Aber was sagen sie da eigentlich? Dass sie als Presse das Recht haben zu äußern, was selbst ein Abgeordneter des Bundestags nicht äußern darf?
Wofür halten die sich denn jetzt?
Auch der Vorsitzende des Zentralrats der Muslime Aiman Mazyek kam um die Ecke und wetterte, dass sexueller Missbrauch von Kindern mit der Religion nichts zu tun habe.
Was ich erstaunlich finde. Denn meines Wissens beruht die Affinität des Islams zur Pädophilie auf einem Hadith über den Propheten und seine kindliche Ehefrau Aischa, in dem angeblich steht, dass sie bei der Hochzeit/Verlobung 6 und beim Vollzug der Ehe 9 gewesen sei. Und weil Handlungen des Propheten und die Berichte darüber unkritisierbar und verbindlich sind, wird das von vielen als verbindliche Vorgabe angesehen. Dazu gibt es sogar eine Fatwa. Insofern ist das für mich nicht nachvollziehbar, wenn der Vorsitzende des Zentralrats der Muslime sagt, das hätte mit Religion nichts zu tun. Wobei es an einer Stelle auch heißt, er habe gesagt, dass es an der Qualität des Verbrechens nichts ändert. Ich finde aber schon, dass es ein Unterschied ist, ob jemand aus Sexualtrieb handelt oder aus der Überzeugung, das sei richtig so, religiöses Gebot. Es gibt aber auch schon weitere Kritik daran.
Die Schweizer NZZ spottet, dass hier Nichtjuristen in 8 Sekunden entscheiden müssten, ob etwas gesetzeswidrig ist.

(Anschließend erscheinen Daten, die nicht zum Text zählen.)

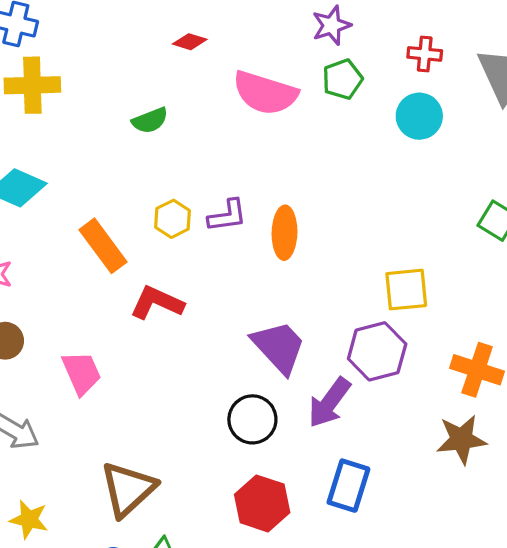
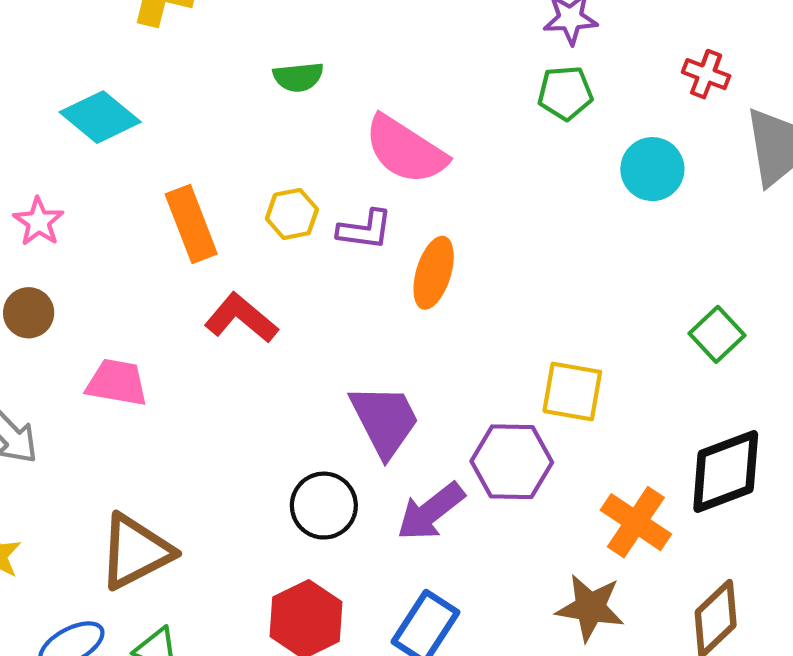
red cross: (425, 54) -> (706, 74), moved
pink semicircle: (265, 93) -> (405, 150), moved
pink trapezoid: (81, 373) -> (117, 383), turned -72

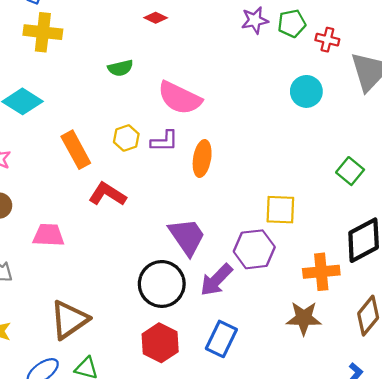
green pentagon: (565, 93) -> (292, 23), moved
black circle: (324, 506) -> (162, 284), size x1.4
orange cross: (636, 522) -> (321, 272), turned -32

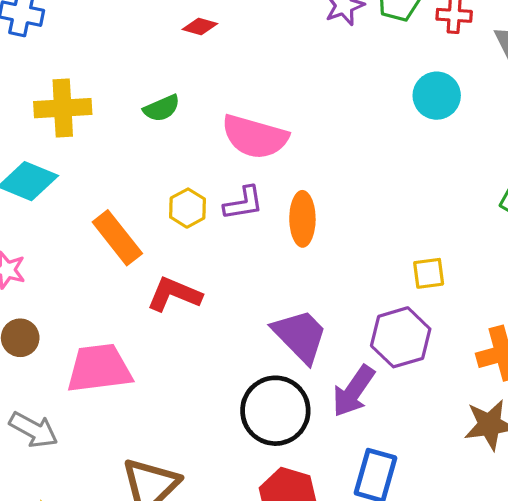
yellow cross: (43, 32) -> (63, 108), moved
yellow square: (280, 210) -> (429, 273), size x0.7
pink trapezoid: (48, 235) -> (99, 368), size x1.4

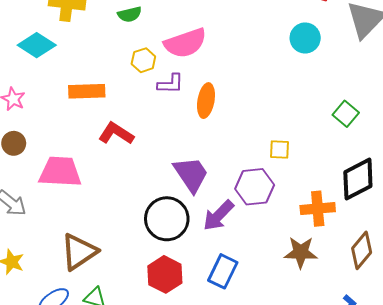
pink semicircle: (255, 137) -> (185, 43), turned -45
yellow hexagon: (187, 208) -> (143, 60), moved
orange rectangle: (117, 238) -> (87, 91), turned -64

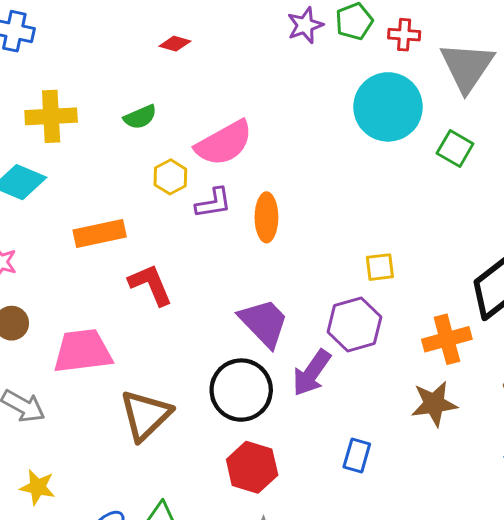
cyan circle: (305, 38) -> (388, 107), size x1.6
green square: (346, 114) -> (455, 149), moved
red L-shape: (116, 134) -> (151, 285), turned 44
brown triangle: (79, 252) -> (146, 415), moved
blue rectangle: (223, 271) -> (357, 455), moved, size x0.7

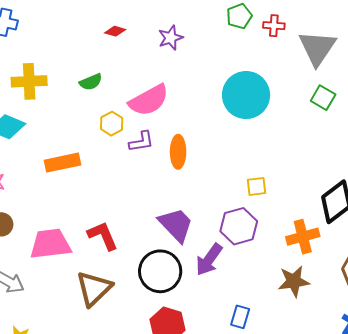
purple star: (305, 25) -> (171, 38), moved
cyan circle: (388, 107) -> (246, 95), moved
green square: (455, 149) -> (323, 98), moved
red L-shape: (151, 285) -> (103, 236), moved

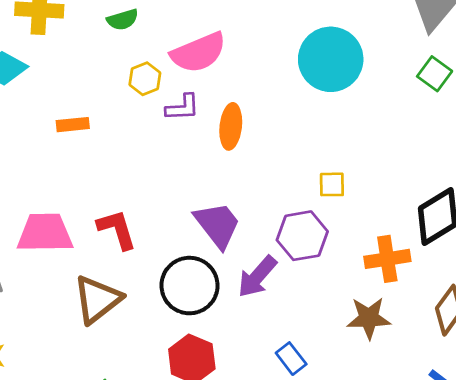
orange rectangle: (62, 163) -> (73, 125), size x0.7
blue rectangle: (240, 317) -> (291, 359), turned -60

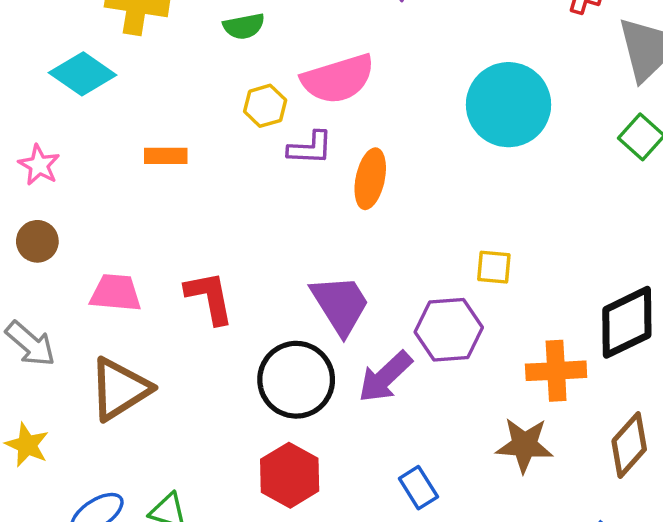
pink trapezoid: (45, 233) -> (116, 293), size x0.7
brown triangle: (97, 299) -> (120, 389), moved

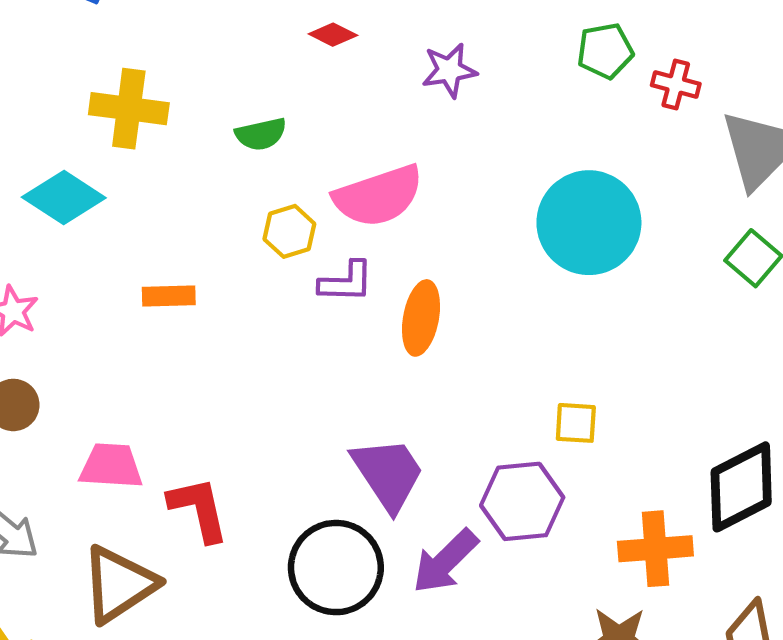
red L-shape: (209, 297) -> (199, 509), moved

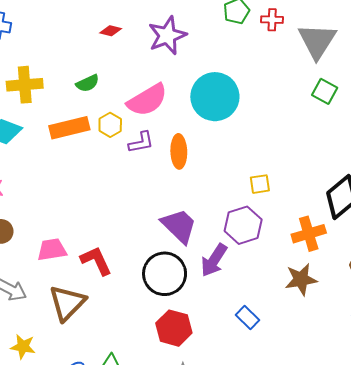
purple star: (449, 70) -> (167, 36), size x1.5
cyan circle: (589, 223) -> (215, 97), moved
orange rectangle: (169, 296) -> (69, 128), moved, size x1.6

Das ist beachtlich. Denn Juristen brauchen dafür in der Regel Monate oder Jahre, viele Richter, mehrere Anwälte und mehrere Instanzen. Zudem ist die „Täterin” von Storch hier selbst Juristin mit Staatsexamen.
Der Bundesjustizminister Heiko Maas unterstellt also, dass Laien etwas in 8 Sekunden entscheiden können, was selbst Richter nach Verhandlung oft nicht können (und was in der Berufung oder Revision aufgehoben wird). Neulich wurde doch einer wegen Volksverhetzung verurteilt und das dann in der Berufung aufgehoben. Man geht also davon aus, dass Laien besser und schneller als Juristen sind. Das ist nicht neu. Nach dem dritten Reich haben Richter eine Bauersfrau wegen Denuntiation verurteilt, weil sie habe erkennen müssen, dass es ein Unrechtsregime ist, ihre Richterkollegen aber freigesprochen, weil die das nun wirklich nicht hätten erkennen können. Ich weiß von einem Fall, in dem der BGH entschieden hat, dass ein 18-Jähriger etwas juristisch hätte durchschauen müssen, gleichzeitig aber ein OLG-Urteil aufhoben, in dem die Richter nach einem Jahr Verhandlung zugunsten des 18-Jährigen entschieden hatten, weil sie meinen, dass die Richter des OLG das nicht verstanden hätten.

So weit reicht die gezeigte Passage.